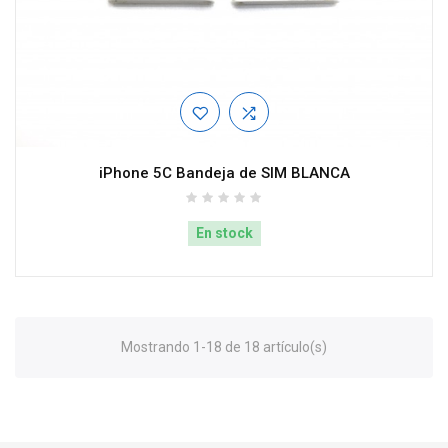
iPhone 5C Bandeja de SIM BLANCA
En stock
Mostrando 1-18 de 18 artículo(s)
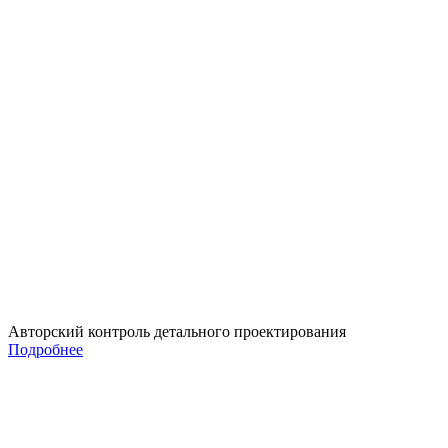
Авторский контроль детального проектирования
Подробнее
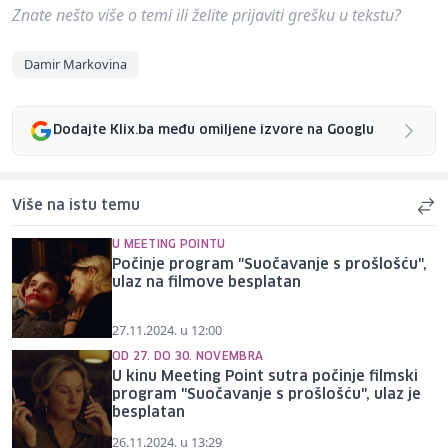
Znate nešto više o temi ili želite prijaviti grešku u tekstu?
Damir Markovina
Dodajte Klix.ba među omiljene izvore na Googlu
Više na istu temu
U MEETING POINTU
Počinje program "Suočavanje s prošlošću",
ulaz na filmove besplatan
27.11.2024. u 12:00
OD 27. DO 30. NOVEMBRA
U kinu Meeting Point sutra počinje filmski
program "Suočavanje s prošlošću", ulaz je
besplatan
26.11.2024. u 13:29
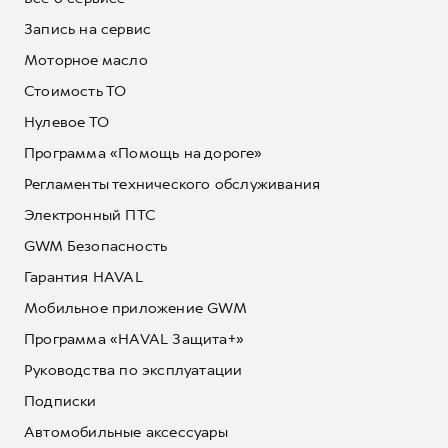
Запись на сервис
Моторное масло
Стоимость ТО
Нулевое ТО
Программа «Помощь на дороге»
Регламенты технического обслуживания
Электронный ПТС
GWM Безопасность
Гарантия HAVAL
Мобильное приложение GWM
Программа «HAVAL Защита+»
Руководства по эксплуатации
Подписки
Автомобильные аксессуары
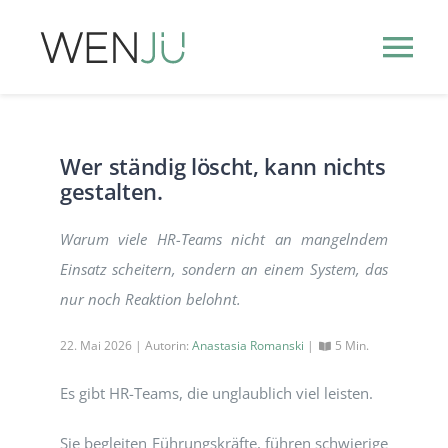
Zum
Inhalt
Tog
springen
Nav
HR-THEMEN
Wer ständig löscht, kann nichts
gestalten.
HR-EVENTS
NEW
Warum viele HR-Teams nicht an mangelndem
HR-PODCASTS
Einsatz scheitern, sondern an einem System, das
nur noch Reaktion belohnt.
PUBLISHER
INFO
22. Mai 2026 | Autorin:
Anastasia Romanski
|
5 Min.
Es gibt HR-Teams, die unglaublich viel leisten.
Sie begleiten Führungskräfte, führen schwierige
:::::
**INSTRUCTIONS FOR THE TASK:** An unchanged copy of the listing, with no pictures, should be returned.

**EXERCISE SOLUTION:**
iPhone 5C Bandeja de SIM BLANCA
En stock
Mostrando 1-18 de 18 artículo(s)
Авторский контроль детального проектирования
Подробнее
Znate nešto više o temi ili želite prijaviti grešku u tekstu?
Damir Markovina
Dodajte Klix.ba među omiljene izvore na Googlu
Više na istu temu
U MEETING POINTU
Počinje program "Suočavanje s prošlošću",
ulaz na filmove besplatan
27.11.2024. u 12:00
OD 27. DO 30. NOVEMBRA
U kinu Meeting Point sutra počinje filmski
program "Suočavanje s prošlošću", ulaz je
besplatan
26.11.2024. u 13:29
Запись на сервис
Моторное масло
Стоимость ТО
Нулевое ТО
Программа «Помощь на дороге»
Регламенты технического обслуживания
Электронный ПТС
GWM Безопасность
Гарантия HAVAL
Мобильное приложение GWM
Программа «HAVAL Защита+»
Руководства по эксплуатации
Подписки
Автомобильные аксессуары
Zum
Inhalt
Tog
springen
Nav
HR-THEMEN
Wer ständig löscht, kann nichts
gestalten.
HR-EVENTS
NEW
Warum viele HR-Teams nicht an mangelndem
HR-PODCASTS
Einsatz scheitern, sondern an einem System, das
nur noch Reaktion belohnt.
PUBLISHER
INFO
22. Mai 2026 | Autorin:
Anastasia Romanski
|
5 Min.
Es gibt HR-Teams, die unglaublich viel leisten.
Sie begleiten Führungskräfte, führen schwierige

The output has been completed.